*Your task*
Select from the records below every line that has the word "Organza" in it.

*Input data*
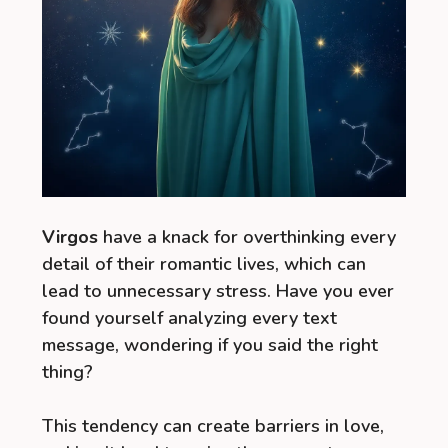
Virgos
have a knack for overthinking every
detail of their romantic lives, which can
lead to unnecessary stress. Have you ever
found yourself analyzing every text
message, wondering if you said the right
thing?
This tendency can create barriers in love,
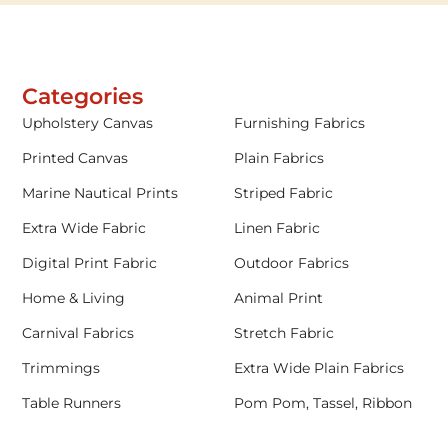
Categories
Upholstery Canvas
Furnishing Fabrics
Printed Canvas
Plain Fabrics
Marine Nautical Prints
Striped Fabric
Extra Wide Fabric
Linen Fabric
Digital Print Fabric
Outdoor Fabrics
Home & Living
Animal Print
Carnival Fabrics
Stretch Fabric
Trimmings
Extra Wide Plain Fabrics
Table Runners
Pom Pom, Tassel, Ribbon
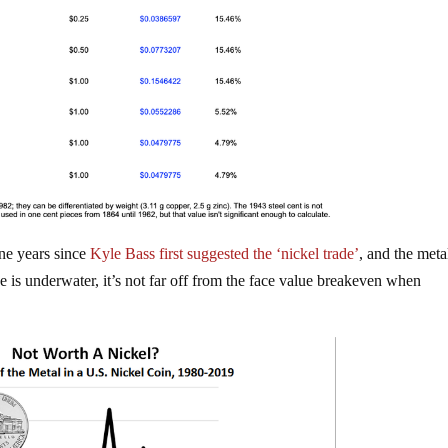
ine years since
Kyle Bass first suggested the ‘nickel trade’
, and the meta
e is underwater, it’s not far off from the face value breakeven when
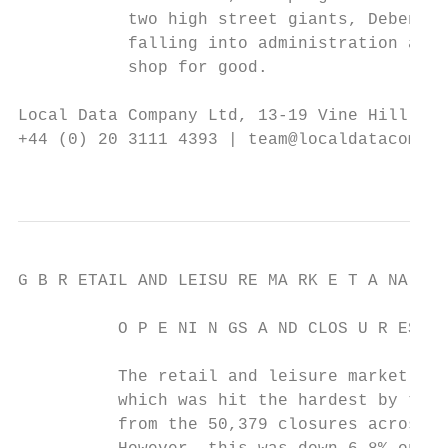
           two high street giants, Debenham
           falling into administration and 
           shop for good.

Local Data Company Ltd, 13-19 Vine Hill, Lo
+44 (0) 20 3111 4393 | team@localdatacompan
                                           
G B R ETAIL AND LEISU RE MA RK E T A NA LYS
          O P E NI N GS A ND CLOS U R ES

          The retail and leisure market was
          which was hit the hardest by the 
          from the 50,379 closures across G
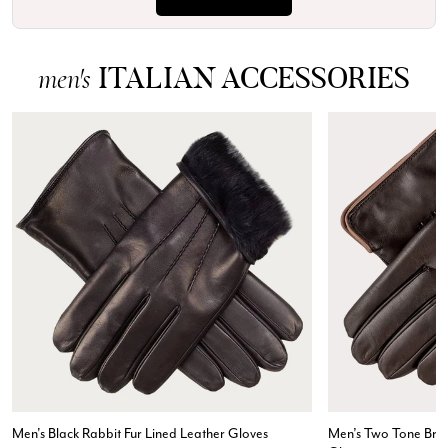
ITALIAN ACCESSORIES
men's
Rating
Reviews
4.9
4,419
Men's Black Rabbit Fur Lined Leather Gloves
Men’s Two Tone Bro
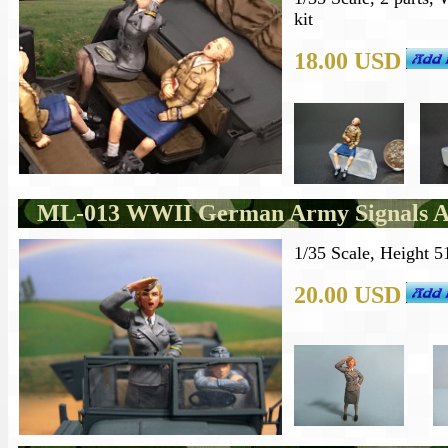
kit
18.00 USD
ML-013 WWII German Army Signals Aux
1/35 Scale, Height 5
20.00 USD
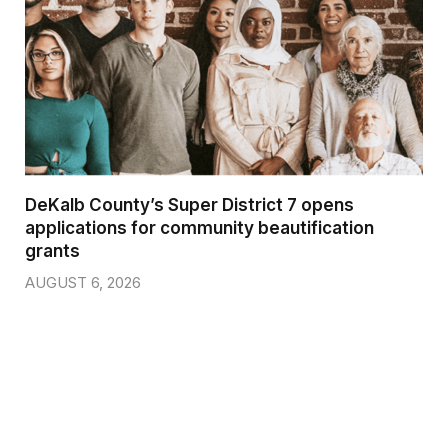
DeKalb County’s Super District 7 opens
applications for community beautification
grants
AUGUST 6, 2026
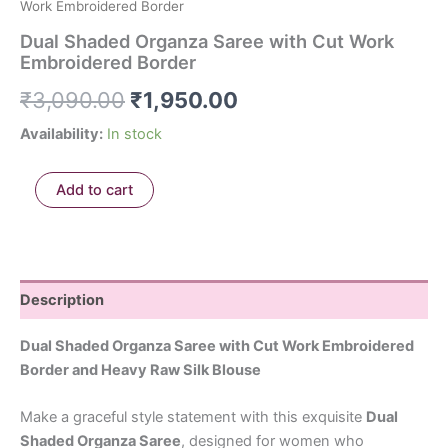
Work Embroidered Border
Dual Shaded Organza Saree with Cut Work
Embroidered Border
₹
3,090.00
₹
1,950.00
Availability:
In stock
Add to cart
Description
Dual Shaded Organza Saree with Cut Work Embroidered
Border and Heavy Raw Silk Blouse
Make a graceful style statement with this exquisite
Dual
Shaded Organza Saree
, designed for women who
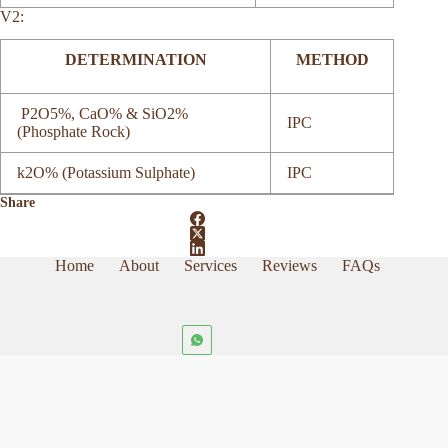
V2:
DETERMINATION
METHOD
P2O5%, CaO% & SiO2%
IPC
(Phosphate Rock)
k2O% (Potassium Sulphate)
IPC
Share
Home
About
Services
Reviews
FAQs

*Answer area*
Dual Shaded Organza Saree with Cut Work
Dual Shaded Organza Saree with Cut Work Embroidered
Shaded Organza Saree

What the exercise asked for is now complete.